2.4.3. Concurrent validity
The correlation between the total and each factor score of the Walsh Family Resilience Questionnaire among community-dwelling disabled elderly individuals (WFRQ-CE) and the CD-RISC-10, the FCCSE, and the SSRS-10 were analysed. This study assumes a positive correlation between family resilience scores and individual resilience, family care capacity, and social support.
2.4.4. Reliability
Cronbach’s alpha coefficient for the total family resilience score and the scores of each factor were used to analyse the internal consistency, the Guttman split-half reliability coefficient was used to analyse the split-half reliability, and the intraclass correlation coefficient (ICC) was used to calculate the retest reliability of the total family resilience score and the scores of each factor of the 40 disabled elderly individuals who were retested after 2 weeks.
2.5. Ethical approval
This study was approved by the Institutional Review Board of Research Institutions (IRB). Participation was entirely voluntary, verbal and written consent were obtained prior to all interviews, and the informants’ anonymity and right to withdraw from the study prior to analysis were guaranteed. The interviews were conducted when the participants felt alert and ready. Contact information for psychological assistance was provided if needed. All participant information collected in the context of this study was anonymous and stored securely by the researchers.
3. Results
3.1. General information
The characteristics of disabled elderly individuals are shown in Table 1. The age of disabled elderly individuals ranged from 60 to 102 years old. Of the participants, 78.3% experienced mild dependence, 15.7% medium dependency, and 6.3% heavy dependency. There were no significant differences between the two randomly selected samples in terms of sociodemographic and family characteristics.
3.2. Validity
3.2.1. Item analysis and differentiation
The mean score of each item was 2.14–4.02, and the standard deviation was 0.86–1.35. Table 2 shows the details of this analysis. The item-total score Pearson correlation analysis results showed that each item was positively correlated with the total score; the correlation coefficients ranged from 0.185 to 0.739, and they were statistically significant (P < 0.01) (see Table 2). The scale items were analysed and screened using the CR value as the discriminant validity index between items. The independent sample t test results comparing the high and low groups showed that the statistical value of each item reached a significant level (P < 0.05).

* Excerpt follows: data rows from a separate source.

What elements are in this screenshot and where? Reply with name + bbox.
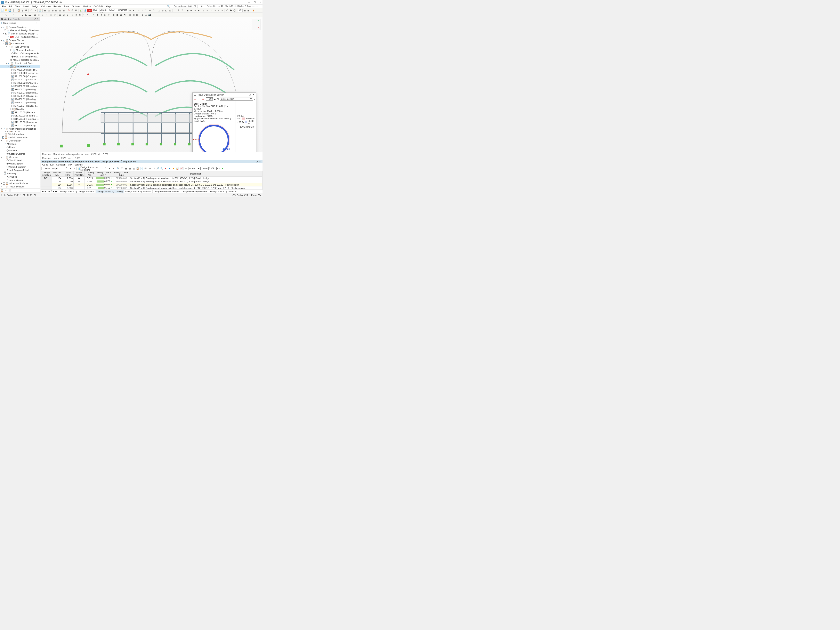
nav3-icon[interactable]: ↻: [145, 9, 148, 12]
r1-icon[interactable]: ◐: [112, 13, 115, 17]
menu-help[interactable]: Help: [105, 5, 112, 8]
mod3-icon[interactable]: ⤪: [78, 13, 81, 17]
ds-maxsel[interactable]: Max. of selected 'Design Situations': [11, 32, 39, 35]
pg-first-icon[interactable]: ⏮: [41, 190, 44, 193]
layout5-icon[interactable]: ▨: [58, 9, 62, 12]
pmenu-view[interactable]: View: [68, 163, 73, 166]
table-row[interactable]: 1341.996≅CO15 0.907 ✔SP6500.01Section Pr…: [41, 183, 262, 186]
p-prev2-icon[interactable]: ◂: [108, 167, 111, 170]
sp-6[interactable]: SP4100.03 | Bending about y…: [14, 88, 39, 91]
model1-icon[interactable]: ⬡: [226, 9, 229, 12]
th-loc[interactable]: Locationx [m]: [62, 171, 74, 177]
grid3-icon[interactable]: ⊠: [66, 13, 69, 17]
sp-0[interactable]: SP0100.00 | Negligible intern…: [14, 68, 39, 71]
dim3-icon[interactable]: ⟶: [91, 13, 94, 17]
btab-4[interactable]: Design Ratios by Member: [180, 190, 209, 193]
nf-sect[interactable]: Section: [9, 149, 17, 152]
layout6-icon[interactable]: ▩: [62, 9, 65, 12]
th-desc[interactable]: Description: [129, 171, 262, 177]
panel-dock-icon[interactable]: ⤢: [256, 160, 258, 163]
line-icon[interactable]: ／: [1, 13, 4, 17]
panel-filter1[interactable]: ⟊Steel Design˅: [41, 167, 68, 170]
nav-close-icon[interactable]: ✕: [37, 17, 39, 20]
dc-maxwit[interactable]: Max. of all design checks wit…: [14, 55, 39, 58]
print-icon[interactable]: 🖨: [21, 9, 24, 12]
scale-combo[interactable]: 10: [238, 9, 243, 12]
r2-icon[interactable]: ◑: [116, 13, 119, 17]
sect-gross-select[interactable]: Gross Section: [220, 97, 253, 101]
model3-icon[interactable]: ◯: [233, 9, 236, 12]
calc4-icon[interactable]: ⚙: [74, 9, 78, 12]
prev-icon[interactable]: ◂: [128, 9, 132, 12]
pt17-icon[interactable]: 📈: [180, 167, 183, 170]
render1-icon[interactable]: ▦: [243, 9, 246, 12]
th-mem[interactable]: MemberNo.: [52, 171, 62, 177]
sect-t1-icon[interactable]: ⟘: [193, 98, 197, 101]
pt2-icon[interactable]: ☑: [120, 167, 124, 170]
calc-icon[interactable]: 📋: [17, 9, 20, 12]
cs3-icon[interactable]: ○: [41, 13, 44, 17]
report-icon[interactable]: 🖶: [24, 9, 28, 12]
panel-filter2[interactable]: 📊 Design Ratios on Members˅: [76, 167, 107, 170]
menu-assign[interactable]: Assign: [30, 5, 39, 8]
filter-none[interactable]: None: [188, 167, 201, 170]
pmenu-settings[interactable]: Settings: [74, 163, 83, 166]
dc-root[interactable]: Design Checks: [9, 39, 24, 41]
r3-icon[interactable]: ◒: [119, 13, 123, 17]
layout1-icon[interactable]: ▦: [43, 9, 47, 12]
grid1-icon[interactable]: ⊟: [58, 13, 62, 17]
sp-4[interactable]: SP3200.02 | Shear in y-axis ac…: [14, 82, 39, 84]
axes4-icon[interactable]: ↘: [213, 9, 216, 12]
layout2-icon[interactable]: ▥: [47, 9, 51, 12]
layout4-icon[interactable]: ▧: [55, 9, 58, 12]
dc-stab[interactable]: Stability: [16, 108, 24, 111]
sp-3[interactable]: SP3100.02 | Shear in z-axis ac…: [14, 78, 39, 81]
search-input[interactable]: [173, 5, 197, 8]
sel2-icon[interactable]: ▭: [49, 13, 53, 17]
p-next2-icon[interactable]: ▸: [112, 167, 115, 170]
mod1-icon[interactable]: ↕: [71, 13, 74, 17]
box3-icon[interactable]: ◇: [193, 9, 196, 12]
axes2-icon[interactable]: ↔: [206, 9, 209, 12]
res1-icon[interactable]: ▤: [128, 13, 131, 17]
sect-more-icon[interactable]: »: [254, 98, 255, 100]
cs2-icon[interactable]: ▭: [37, 13, 40, 17]
th-lo[interactable]: LoadingNo.: [85, 171, 95, 177]
menu-file[interactable]: File: [1, 5, 7, 8]
pt7-icon[interactable]: 📄: [140, 167, 143, 170]
sect-t3-icon[interactable]: ⊥: [202, 98, 205, 101]
next-icon[interactable]: ▸: [132, 9, 135, 12]
sp-11[interactable]: SP6500.04 | Biaxial bending a…: [14, 104, 39, 107]
nf-mem[interactable]: Members: [7, 143, 16, 145]
view3-icon[interactable]: ◰: [164, 9, 168, 12]
info1-icon[interactable]: ℹ: [141, 13, 144, 17]
sect-min-icon[interactable]: —: [244, 93, 246, 96]
btab-1[interactable]: Design Ratios by Loading: [96, 190, 124, 193]
navtab-results-icon[interactable]: 📈: [8, 189, 11, 192]
box-icon[interactable]: ▣: [186, 9, 189, 12]
sect-max-icon[interactable]: ▢: [249, 93, 251, 96]
arc-icon[interactable]: ⌒: [16, 13, 19, 17]
sp-8[interactable]: SP6500.01 | Biaxial bending, …: [14, 95, 39, 97]
menu-calculate[interactable]: Calculate: [40, 5, 52, 8]
support2-icon[interactable]: ⊥: [177, 9, 180, 12]
pt1-icon[interactable]: 🔍: [117, 167, 120, 170]
pt10-icon[interactable]: ✕: [152, 167, 156, 170]
maximize-icon[interactable]: ▢: [254, 1, 256, 3]
nf-hatch[interactable]: Hatching: [7, 172, 16, 175]
loadcase-combo[interactable]: ULS (STR/GEO) - Permanent and…: [99, 9, 128, 12]
pt12-icon[interactable]: 🔍: [160, 167, 163, 170]
max-input[interactable]: [208, 167, 216, 170]
surf2-icon[interactable]: ◣: [24, 13, 28, 17]
ds-combo[interactable]: DS1: [93, 9, 99, 12]
table-row[interactable]: 1940.080CO11 0.716 ✔SP6500.02Section Pro…: [41, 186, 262, 190]
nf-wd[interactable]: With Diagram: [9, 163, 23, 165]
ds-ds1[interactable]: DS1 - ULS (STR/GEO) - Permane…: [15, 36, 39, 38]
axes6-icon[interactable]: ↖: [221, 9, 224, 12]
menu-edit[interactable]: Edit: [7, 5, 14, 8]
th-ratio[interactable]: Design CheckRatio η [--]: [95, 171, 114, 177]
sp-10[interactable]: SP6500.03 | Bending about z…: [14, 101, 39, 104]
load1-icon[interactable]: ⬇: [96, 13, 99, 17]
nf-two[interactable]: Two-Colored: [9, 159, 22, 162]
pt8-icon[interactable]: 🗗: [144, 167, 147, 170]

Table 2. Walsh Family Resilience Questionnaire among community-dwelling disabled elderly individuals (WFRQ-CE) item-total score correlation analysis results and factor loading (n = 281).
3.2.2. Structural validity
The results of EFA showed that the KMO value was 0.916 (KMO > 0.05), the Bartlett sphericity test value was 3702.894; these values were statistically significant (P < 0.001), and thus, factor analysis could be performed. Using the principal component analysis method, four common factors were extracted after orthogonal rotation by the maximum variance method (the eigenvalues of each common factor were all >1), and the cumulative explained variance was 56.94%. The factor loading of each item is shown in Table 2.

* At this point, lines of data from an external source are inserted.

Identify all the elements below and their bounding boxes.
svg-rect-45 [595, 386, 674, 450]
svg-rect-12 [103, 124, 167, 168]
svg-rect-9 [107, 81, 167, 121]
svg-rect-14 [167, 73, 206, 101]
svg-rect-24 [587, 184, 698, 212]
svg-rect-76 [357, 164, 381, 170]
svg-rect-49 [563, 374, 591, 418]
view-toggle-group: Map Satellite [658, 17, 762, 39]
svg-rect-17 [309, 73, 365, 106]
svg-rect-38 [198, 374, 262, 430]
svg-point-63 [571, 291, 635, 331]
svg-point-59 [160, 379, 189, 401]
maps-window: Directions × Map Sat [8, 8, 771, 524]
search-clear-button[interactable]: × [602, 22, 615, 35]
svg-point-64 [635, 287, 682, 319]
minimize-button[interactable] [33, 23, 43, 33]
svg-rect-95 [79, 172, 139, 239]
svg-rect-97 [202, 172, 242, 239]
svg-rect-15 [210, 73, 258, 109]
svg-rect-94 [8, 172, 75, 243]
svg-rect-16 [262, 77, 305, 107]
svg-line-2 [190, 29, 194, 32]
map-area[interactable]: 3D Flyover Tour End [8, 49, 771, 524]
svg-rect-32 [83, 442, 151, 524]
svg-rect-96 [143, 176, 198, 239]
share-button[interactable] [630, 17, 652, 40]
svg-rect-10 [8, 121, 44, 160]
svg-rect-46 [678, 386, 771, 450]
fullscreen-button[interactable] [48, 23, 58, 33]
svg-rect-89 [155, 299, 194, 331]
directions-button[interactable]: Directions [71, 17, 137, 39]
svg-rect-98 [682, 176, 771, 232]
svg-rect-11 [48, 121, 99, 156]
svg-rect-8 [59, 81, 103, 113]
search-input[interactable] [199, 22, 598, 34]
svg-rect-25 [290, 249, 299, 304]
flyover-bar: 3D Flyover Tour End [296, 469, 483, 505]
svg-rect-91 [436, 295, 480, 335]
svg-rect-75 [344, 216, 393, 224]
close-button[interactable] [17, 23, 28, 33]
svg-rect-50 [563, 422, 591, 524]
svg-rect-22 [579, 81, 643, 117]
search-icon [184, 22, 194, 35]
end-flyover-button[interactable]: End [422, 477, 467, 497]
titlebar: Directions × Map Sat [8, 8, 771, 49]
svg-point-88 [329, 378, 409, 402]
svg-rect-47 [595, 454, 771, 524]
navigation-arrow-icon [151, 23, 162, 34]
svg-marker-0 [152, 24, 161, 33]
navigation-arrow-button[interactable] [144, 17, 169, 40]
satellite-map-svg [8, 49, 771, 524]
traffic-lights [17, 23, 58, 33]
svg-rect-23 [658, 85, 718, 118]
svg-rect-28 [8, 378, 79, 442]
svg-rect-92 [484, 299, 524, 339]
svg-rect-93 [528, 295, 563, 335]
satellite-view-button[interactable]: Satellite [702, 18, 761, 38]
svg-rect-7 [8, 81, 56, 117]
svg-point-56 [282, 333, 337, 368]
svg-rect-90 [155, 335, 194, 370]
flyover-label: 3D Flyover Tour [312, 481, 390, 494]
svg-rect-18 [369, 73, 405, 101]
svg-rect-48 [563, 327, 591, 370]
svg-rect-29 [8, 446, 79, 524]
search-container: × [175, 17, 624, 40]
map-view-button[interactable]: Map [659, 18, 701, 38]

The CFA used AMOS 23.0 software to construct a 4-factor structural equation model. The fit indices for this model were as follows: χ2 = 548.043, χ2/df = 2.007 < 5, P < 0.001, TLI = 0.900, IFI = 0.917, CFI = 0.916, RMSEA = 0.06, and PGFI = 0.681. These indices indicated that the model fit was acceptable. The standardized regression coefficients ranged from 0.27 to 0.83, as shown in Figure 2.

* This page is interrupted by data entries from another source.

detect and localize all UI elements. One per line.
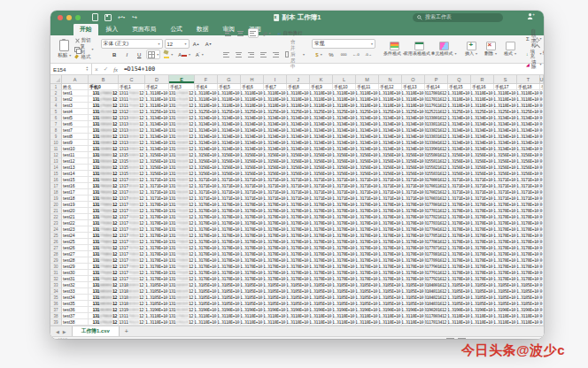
- cell[interactable]: 1.3178E+10: [540, 214, 544, 220]
- cell[interactable]: 1.3171E+10: [218, 189, 241, 196]
- cell[interactable]: 1.3171E+10: [379, 196, 402, 202]
- cell[interactable]: 13177821612: [425, 214, 448, 220]
- cell[interactable]: 1.3118E+10: [356, 90, 379, 96]
- column-header-J[interactable]: J: [287, 75, 310, 83]
- cell[interactable]: 1.3178E+10: [471, 226, 494, 233]
- cell[interactable]: 1.3134E+10: [241, 134, 264, 140]
- cell[interactable]: 1.3156E+10: [356, 171, 379, 177]
- cell[interactable]: 1.3171E+10: [540, 189, 544, 196]
- cell[interactable]: test28: [62, 257, 89, 264]
- cell[interactable]: test17: [62, 189, 89, 196]
- cell[interactable]: 13155830312: [119, 171, 145, 177]
- cell[interactable]: 13155800312: [119, 152, 145, 158]
- cell[interactable]: 13177920512: [169, 276, 195, 282]
- cell[interactable]: 13117801612: [425, 90, 448, 96]
- cell[interactable]: 1.3178E+10: [402, 202, 425, 208]
- cell[interactable]: 手机10: [333, 84, 356, 90]
- cell[interactable]: 1.3178E+10: [402, 214, 425, 220]
- cell[interactable]: 13177850512: [169, 233, 195, 239]
- cell[interactable]: 1.3134E+10: [448, 115, 471, 121]
- cell[interactable]: 13155810512: [169, 158, 195, 165]
- cell[interactable]: 13184820212: [89, 295, 119, 301]
- cell[interactable]: 1.3156E+10: [471, 152, 494, 158]
- cell[interactable]: 13177860512: [169, 239, 195, 245]
- cell[interactable]: 1.3190E+10: [287, 307, 310, 313]
- cell[interactable]: 1.3178E+10: [448, 208, 471, 214]
- cell[interactable]: 1.3134E+10: [287, 121, 310, 127]
- cell[interactable]: test25: [62, 239, 89, 245]
- cell[interactable]: 13133800212: [89, 115, 119, 121]
- cell[interactable]: 13177850212: [89, 233, 119, 239]
- row-number[interactable]: 25: [50, 233, 62, 239]
- tab-2[interactable]: 页面布局: [126, 23, 162, 36]
- cell[interactable]: 1.3178E+10: [241, 220, 264, 226]
- cell[interactable]: 13177860212: [89, 239, 119, 245]
- row-number[interactable]: 9: [50, 134, 62, 140]
- cell[interactable]: 13117911612: [425, 103, 448, 109]
- cell[interactable]: 1.3125E+10: [379, 109, 402, 115]
- cell[interactable]: 13184811612: [425, 288, 448, 295]
- increase-font-button[interactable]: A▲: [191, 39, 202, 49]
- cell[interactable]: 13170801612: [425, 177, 448, 183]
- row-number[interactable]: 12: [50, 152, 62, 158]
- row-number[interactable]: 4: [50, 103, 62, 109]
- cell[interactable]: 1.3134E+10: [264, 115, 287, 121]
- cell[interactable]: 1.3185E+10: [310, 295, 333, 301]
- cell[interactable]: 1.3178E+10: [517, 251, 540, 257]
- cell[interactable]: 1.3156E+10: [333, 171, 356, 177]
- cell[interactable]: 13177881612: [425, 251, 448, 257]
- cell[interactable]: 1.3118E+10: [494, 96, 517, 103]
- cell[interactable]: 13177880512: [169, 251, 195, 257]
- cell[interactable]: 13184810212: [89, 288, 119, 295]
- cell[interactable]: 1.3171E+10: [264, 183, 287, 189]
- cell[interactable]: 1.3171E+10: [333, 196, 356, 202]
- cell[interactable]: 1.3171E+10: [540, 196, 544, 202]
- cell[interactable]: 1.3134E+10: [494, 146, 517, 152]
- cell[interactable]: 1.3178E+10: [540, 202, 544, 208]
- cell[interactable]: 13177801612: [425, 202, 448, 208]
- cell[interactable]: 1.3178E+10: [264, 220, 287, 226]
- cell[interactable]: 1.3178E+10: [356, 202, 379, 208]
- cell[interactable]: 1.3118E+10: [448, 96, 471, 103]
- cell[interactable]: 1.3156E+10: [540, 158, 544, 165]
- cell[interactable]: 1.3178E+10: [264, 276, 287, 282]
- cell[interactable]: 1.3185E+10: [145, 282, 169, 288]
- cell[interactable]: 1.3185E+10: [195, 301, 218, 307]
- cell[interactable]: 1.3118E+10: [402, 319, 425, 326]
- cell[interactable]: 1.3171E+10: [402, 196, 425, 202]
- cell[interactable]: test5: [62, 115, 89, 121]
- cell[interactable]: 1.3171E+10: [379, 183, 402, 189]
- cell[interactable]: 1.3185E+10: [379, 288, 402, 295]
- cell[interactable]: test11: [62, 152, 89, 158]
- cell[interactable]: 1.3185E+10: [402, 282, 425, 288]
- cell[interactable]: 1.3185E+10: [494, 282, 517, 288]
- cell[interactable]: 1.3185E+10: [241, 301, 264, 307]
- cell[interactable]: 13133810512: [169, 121, 195, 127]
- cell[interactable]: 1.3134E+10: [310, 134, 333, 140]
- cell[interactable]: 1.3171E+10: [517, 196, 540, 202]
- cell[interactable]: 1.3118E+10: [195, 103, 218, 109]
- cell[interactable]: 1.3134E+10: [540, 127, 544, 134]
- cell[interactable]: 1.3178E+10: [310, 257, 333, 264]
- cell[interactable]: 1.3171E+10: [448, 189, 471, 196]
- cell[interactable]: 1.3134E+10: [448, 134, 471, 140]
- cell[interactable]: 1.3190E+10: [402, 307, 425, 313]
- cell[interactable]: 手机6: [241, 84, 264, 90]
- cell[interactable]: 1.3156E+10: [494, 171, 517, 177]
- cell[interactable]: 1.3185E+10: [241, 288, 264, 295]
- cell[interactable]: 1.3156E+10: [494, 165, 517, 171]
- normal-view-button[interactable]: [446, 338, 454, 340]
- cell[interactable]: 1.3185E+10: [333, 295, 356, 301]
- cell[interactable]: 1.3178E+10: [195, 202, 218, 208]
- cell[interactable]: 1.3156E+10: [402, 158, 425, 165]
- row-number[interactable]: 10: [50, 140, 62, 146]
- increase-decimal-button[interactable]: ←.0: [351, 50, 361, 59]
- cell[interactable]: 1.3178E+10: [379, 257, 402, 264]
- cell[interactable]: 1.3178E+10: [218, 214, 241, 220]
- cell[interactable]: 1.3178E+10: [333, 226, 356, 233]
- cell[interactable]: 1.3178E+10: [145, 239, 169, 245]
- cell[interactable]: 1.3178E+10: [287, 220, 310, 226]
- cell[interactable]: 1.3118E+10: [402, 313, 425, 319]
- cell[interactable]: 1.3178E+10: [287, 202, 310, 208]
- cell[interactable]: 1.3134E+10: [241, 146, 264, 152]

Figure 2. Standardized four-factor structural equation model of Walsh Family Resilience Questionnaire among community-dwelling disabled elderly individuals (WFRQ-CE).
3.2.3. Concurrent validity
Using the CD-RISC-10, FCTI-25, FCCSE, and SSRS-10 as the efficacy criteria, the overall sample was tested for the correlation validity of the criteria. The results showed that the total score of the scale and its factors were significantly correlated with each criterion questionnaire. The results are shown in Table 3.
Table 3. The correlation between each factor of the Walsh Family Resilience Questionnaire among community-dwelling disabled elderly individuals (WFRQ-CE) and the calibration variables.
3.3. Reliability
3.3.1. Internal consistency confidence
Cronbach’s α coefficient for the WFRQ-CE total scale was 0.93, and Cronbach’s α coefficients for the four factors (i.e., family belief, organization and problem solving, family communication, and utilization of external resources) was 0.87, 0.83, 0.89, and 0.65, respectively.
3.3.2. Retest reliability
The retest reliability of the total scale was 0.96, and the retest reliability of the four factors (i.e., family belief, organization and problem solving, family communication, and utilization of external resources) was 0.95, 0.92, 0.92, and 0.95, respectively.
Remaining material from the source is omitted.